--- WHAT IS BEING ASKED ---
Below are the records; copy each line in which "Publishing" occurs.
----- MATERIAL FOR THIS TASK
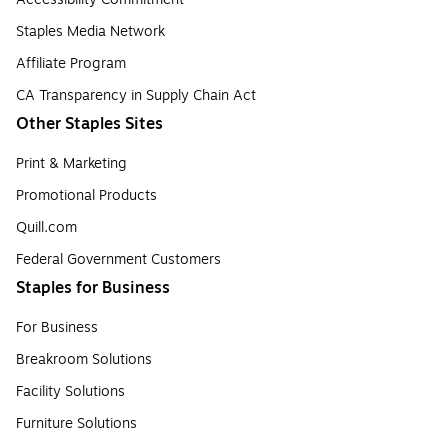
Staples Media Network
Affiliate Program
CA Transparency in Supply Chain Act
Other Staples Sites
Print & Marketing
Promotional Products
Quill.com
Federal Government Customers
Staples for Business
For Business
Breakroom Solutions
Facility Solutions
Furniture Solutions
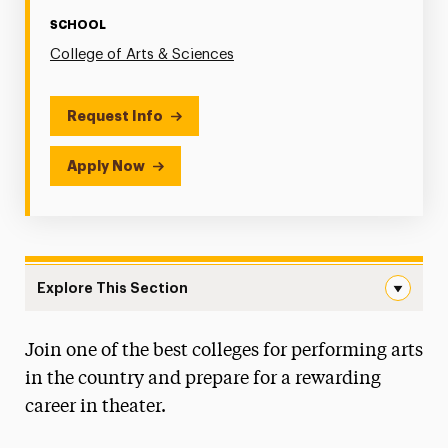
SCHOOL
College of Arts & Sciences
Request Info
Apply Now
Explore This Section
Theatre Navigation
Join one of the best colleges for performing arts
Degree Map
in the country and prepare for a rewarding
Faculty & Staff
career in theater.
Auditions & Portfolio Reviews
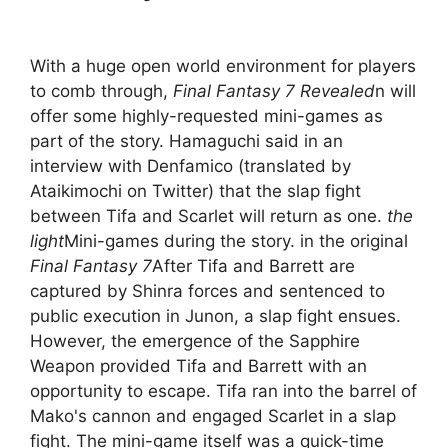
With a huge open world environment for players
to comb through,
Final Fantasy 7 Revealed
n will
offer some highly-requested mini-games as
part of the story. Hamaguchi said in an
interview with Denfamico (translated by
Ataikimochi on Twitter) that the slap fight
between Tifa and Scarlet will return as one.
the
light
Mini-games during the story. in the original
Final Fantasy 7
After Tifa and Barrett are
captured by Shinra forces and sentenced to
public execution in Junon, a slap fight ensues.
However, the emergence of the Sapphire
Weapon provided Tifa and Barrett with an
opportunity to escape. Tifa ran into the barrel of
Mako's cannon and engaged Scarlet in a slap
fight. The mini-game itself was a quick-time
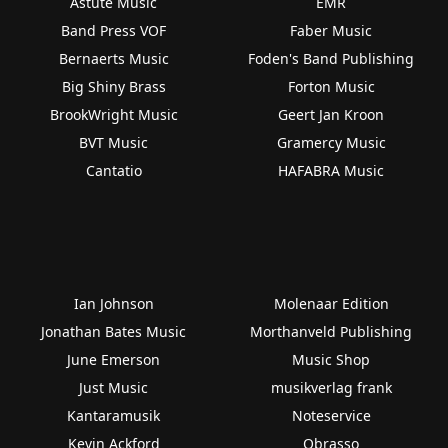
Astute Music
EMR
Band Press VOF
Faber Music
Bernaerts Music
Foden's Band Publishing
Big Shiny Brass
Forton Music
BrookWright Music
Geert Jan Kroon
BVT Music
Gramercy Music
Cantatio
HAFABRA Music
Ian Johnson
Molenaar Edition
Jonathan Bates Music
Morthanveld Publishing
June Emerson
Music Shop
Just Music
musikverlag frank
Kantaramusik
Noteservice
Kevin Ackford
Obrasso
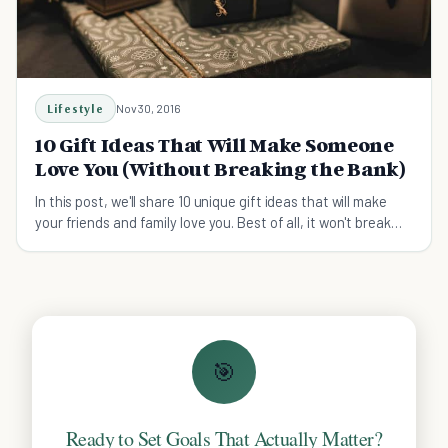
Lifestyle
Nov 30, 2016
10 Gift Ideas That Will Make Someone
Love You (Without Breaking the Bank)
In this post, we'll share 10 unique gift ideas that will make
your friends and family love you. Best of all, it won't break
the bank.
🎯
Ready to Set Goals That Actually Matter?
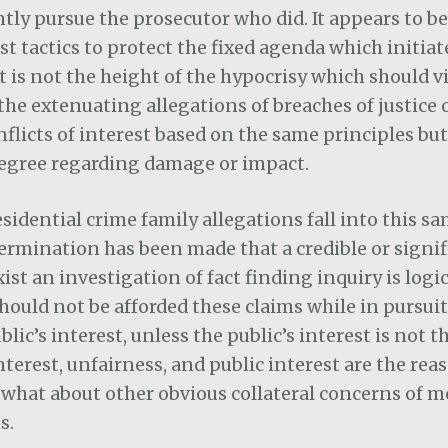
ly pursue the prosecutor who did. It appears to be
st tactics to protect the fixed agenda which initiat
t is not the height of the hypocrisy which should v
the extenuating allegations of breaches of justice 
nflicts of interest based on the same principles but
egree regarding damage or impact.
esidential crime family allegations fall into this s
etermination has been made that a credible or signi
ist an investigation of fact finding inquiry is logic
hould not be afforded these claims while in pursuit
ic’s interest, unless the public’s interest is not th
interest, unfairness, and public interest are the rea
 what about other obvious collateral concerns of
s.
----------
----- MATERIAL FOR THIS TASK
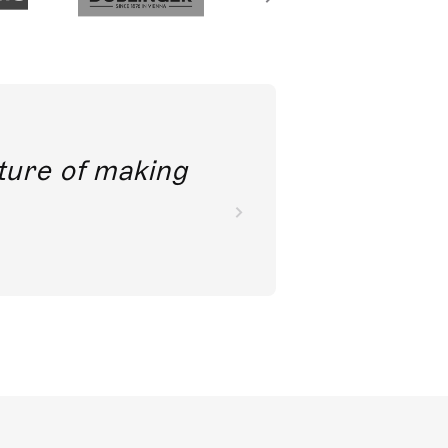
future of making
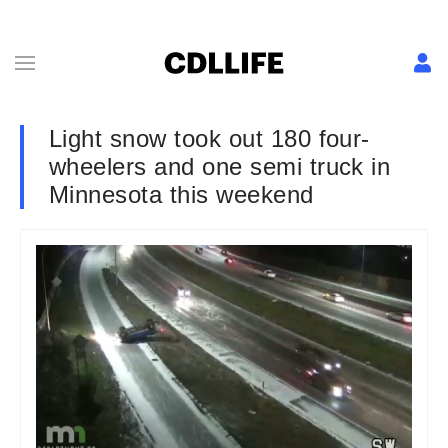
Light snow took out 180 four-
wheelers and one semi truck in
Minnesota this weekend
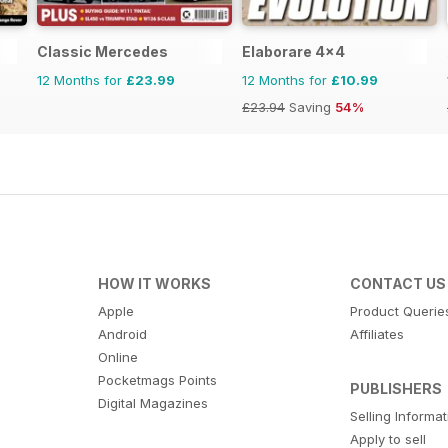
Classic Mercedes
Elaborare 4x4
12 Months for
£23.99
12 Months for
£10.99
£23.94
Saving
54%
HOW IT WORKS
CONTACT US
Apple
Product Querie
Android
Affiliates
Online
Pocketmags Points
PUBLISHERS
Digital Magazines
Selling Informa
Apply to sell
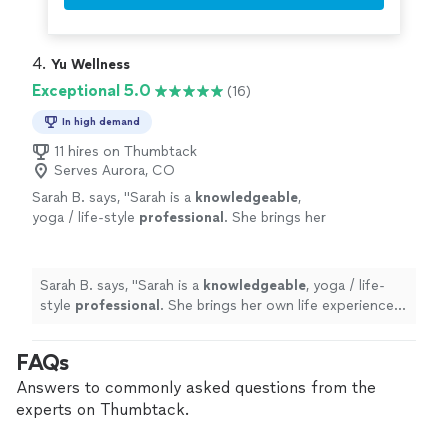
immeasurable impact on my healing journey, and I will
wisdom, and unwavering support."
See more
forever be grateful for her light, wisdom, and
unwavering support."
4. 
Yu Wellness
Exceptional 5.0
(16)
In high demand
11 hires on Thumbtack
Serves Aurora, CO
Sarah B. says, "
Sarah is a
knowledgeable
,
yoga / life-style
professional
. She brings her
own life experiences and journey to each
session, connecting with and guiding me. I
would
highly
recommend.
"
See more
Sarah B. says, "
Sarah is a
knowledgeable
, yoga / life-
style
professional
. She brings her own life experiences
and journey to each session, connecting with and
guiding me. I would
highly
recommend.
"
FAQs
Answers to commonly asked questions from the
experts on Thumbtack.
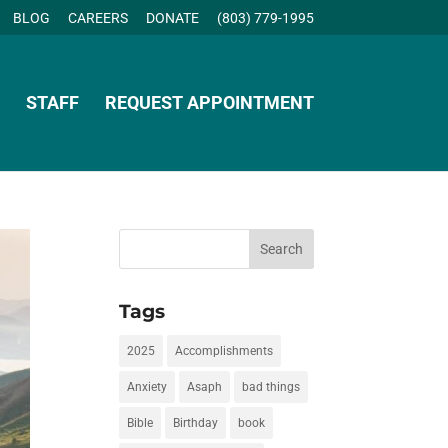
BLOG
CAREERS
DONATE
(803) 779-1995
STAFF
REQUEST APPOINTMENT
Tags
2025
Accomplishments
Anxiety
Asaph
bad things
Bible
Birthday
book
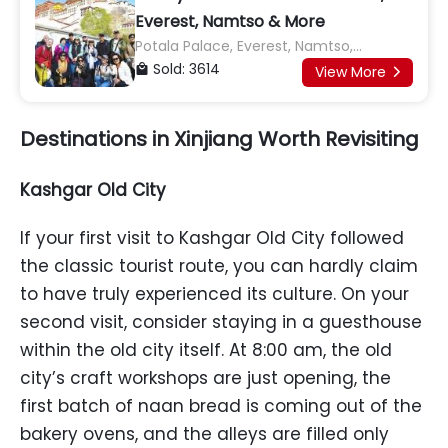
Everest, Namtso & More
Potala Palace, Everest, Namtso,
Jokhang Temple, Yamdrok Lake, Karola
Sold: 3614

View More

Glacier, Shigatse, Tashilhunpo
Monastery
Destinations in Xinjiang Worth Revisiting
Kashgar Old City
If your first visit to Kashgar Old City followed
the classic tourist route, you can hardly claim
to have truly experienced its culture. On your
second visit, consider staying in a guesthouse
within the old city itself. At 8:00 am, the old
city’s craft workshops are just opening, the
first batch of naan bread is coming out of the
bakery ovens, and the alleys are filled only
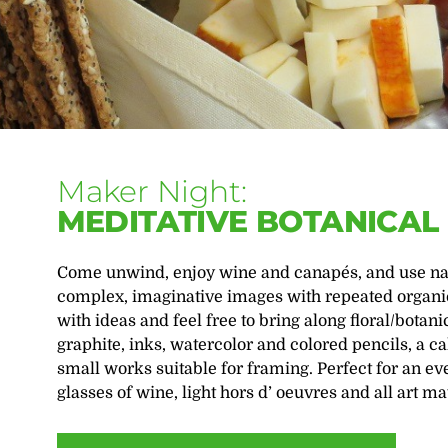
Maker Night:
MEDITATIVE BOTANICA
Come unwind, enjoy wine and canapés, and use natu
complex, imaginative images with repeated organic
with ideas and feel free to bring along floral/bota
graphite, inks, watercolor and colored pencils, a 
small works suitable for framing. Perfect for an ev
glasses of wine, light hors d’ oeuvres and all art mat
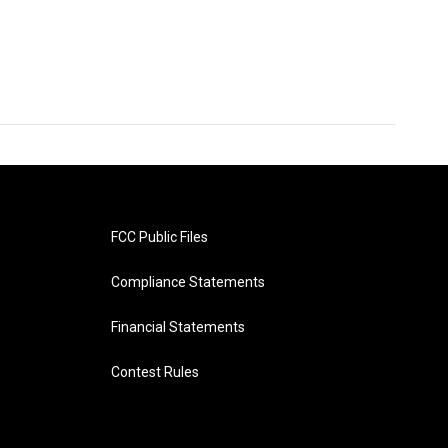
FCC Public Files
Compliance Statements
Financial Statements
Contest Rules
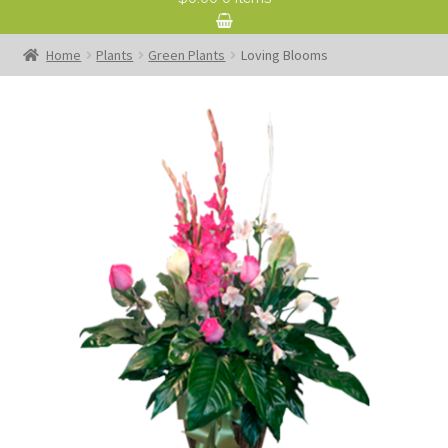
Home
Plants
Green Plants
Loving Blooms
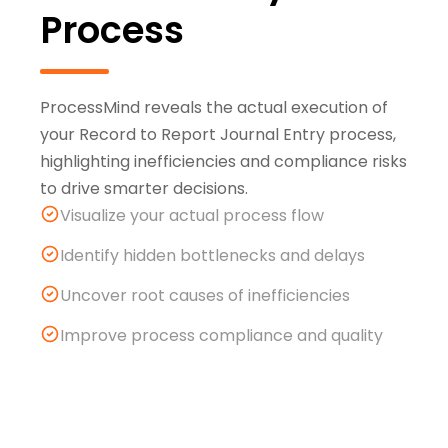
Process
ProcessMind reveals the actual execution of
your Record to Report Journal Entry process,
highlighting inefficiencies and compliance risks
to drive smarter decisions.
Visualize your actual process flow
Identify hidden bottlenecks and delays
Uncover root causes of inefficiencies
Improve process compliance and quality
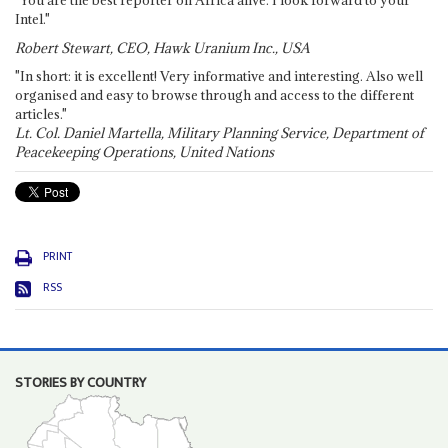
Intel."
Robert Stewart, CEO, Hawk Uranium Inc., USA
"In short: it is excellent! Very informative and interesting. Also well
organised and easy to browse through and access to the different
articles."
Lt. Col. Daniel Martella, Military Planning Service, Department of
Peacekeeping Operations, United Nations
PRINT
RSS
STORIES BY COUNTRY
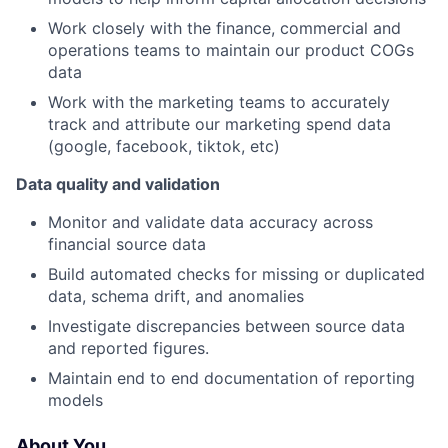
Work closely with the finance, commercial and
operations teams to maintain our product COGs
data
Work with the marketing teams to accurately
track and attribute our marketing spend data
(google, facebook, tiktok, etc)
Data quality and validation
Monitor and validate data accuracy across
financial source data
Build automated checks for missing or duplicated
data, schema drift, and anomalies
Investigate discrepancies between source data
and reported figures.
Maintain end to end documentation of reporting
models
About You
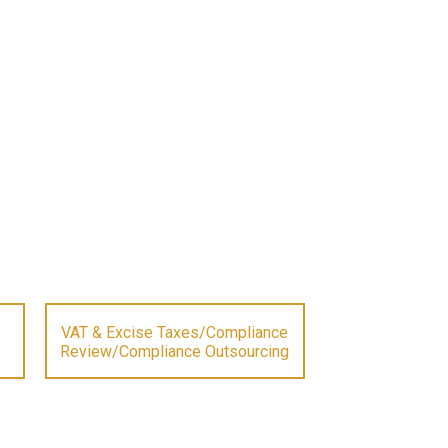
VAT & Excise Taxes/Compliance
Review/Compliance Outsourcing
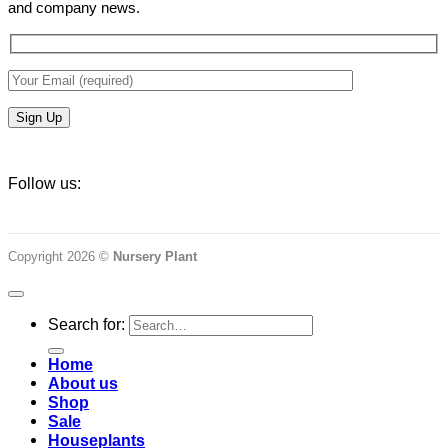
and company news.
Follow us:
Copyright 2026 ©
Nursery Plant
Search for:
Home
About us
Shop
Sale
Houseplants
----------
----- MATERIAL FOR THIS TASK
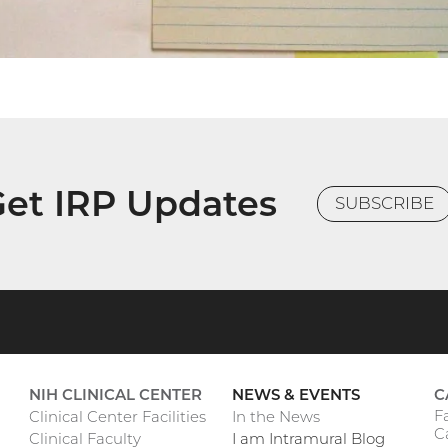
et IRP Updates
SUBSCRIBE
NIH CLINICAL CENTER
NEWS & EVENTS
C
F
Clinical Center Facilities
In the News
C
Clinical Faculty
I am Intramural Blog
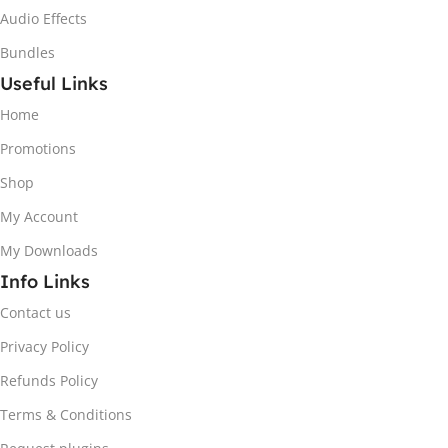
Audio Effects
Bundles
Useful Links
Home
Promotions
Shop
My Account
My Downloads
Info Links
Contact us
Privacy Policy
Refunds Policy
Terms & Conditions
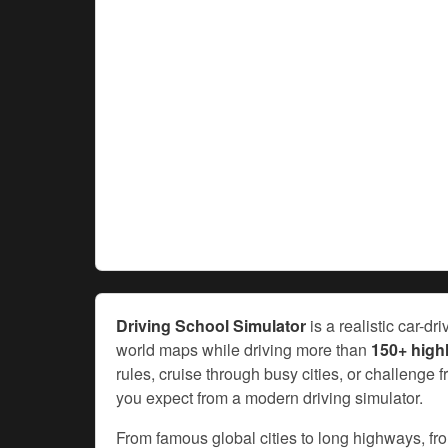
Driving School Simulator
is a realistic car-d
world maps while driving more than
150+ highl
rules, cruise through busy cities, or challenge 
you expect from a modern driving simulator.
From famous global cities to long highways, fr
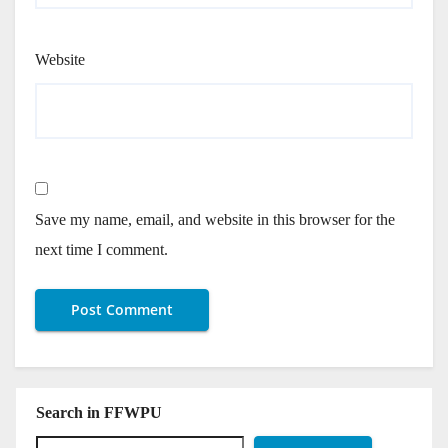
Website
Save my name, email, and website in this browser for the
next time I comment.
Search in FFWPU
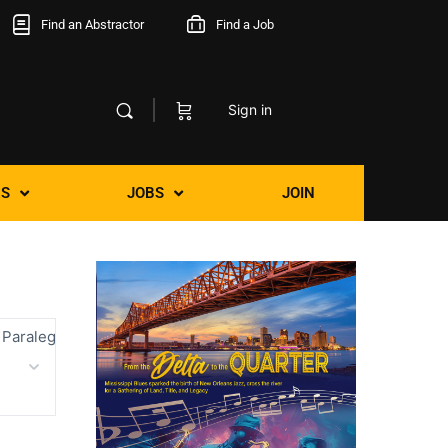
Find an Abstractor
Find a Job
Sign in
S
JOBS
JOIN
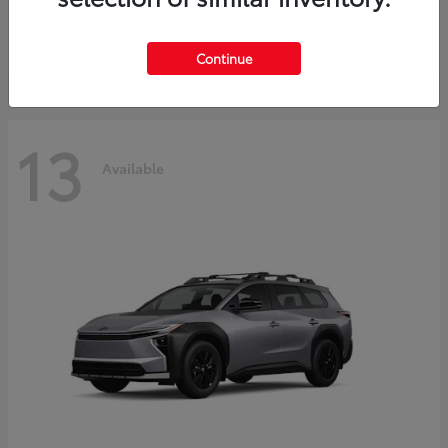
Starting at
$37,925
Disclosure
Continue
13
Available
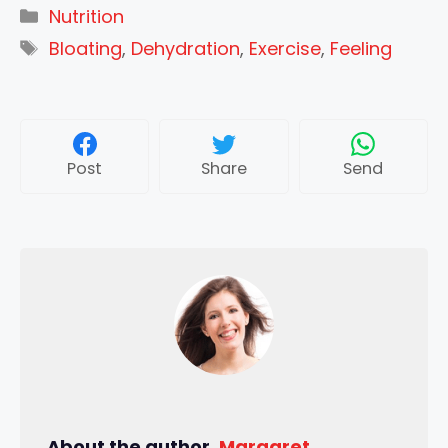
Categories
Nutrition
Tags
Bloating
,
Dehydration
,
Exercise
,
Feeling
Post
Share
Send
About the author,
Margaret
----------
--- ANSWER BOX ---
Foden's Band Publishing
Morthanveld Publishing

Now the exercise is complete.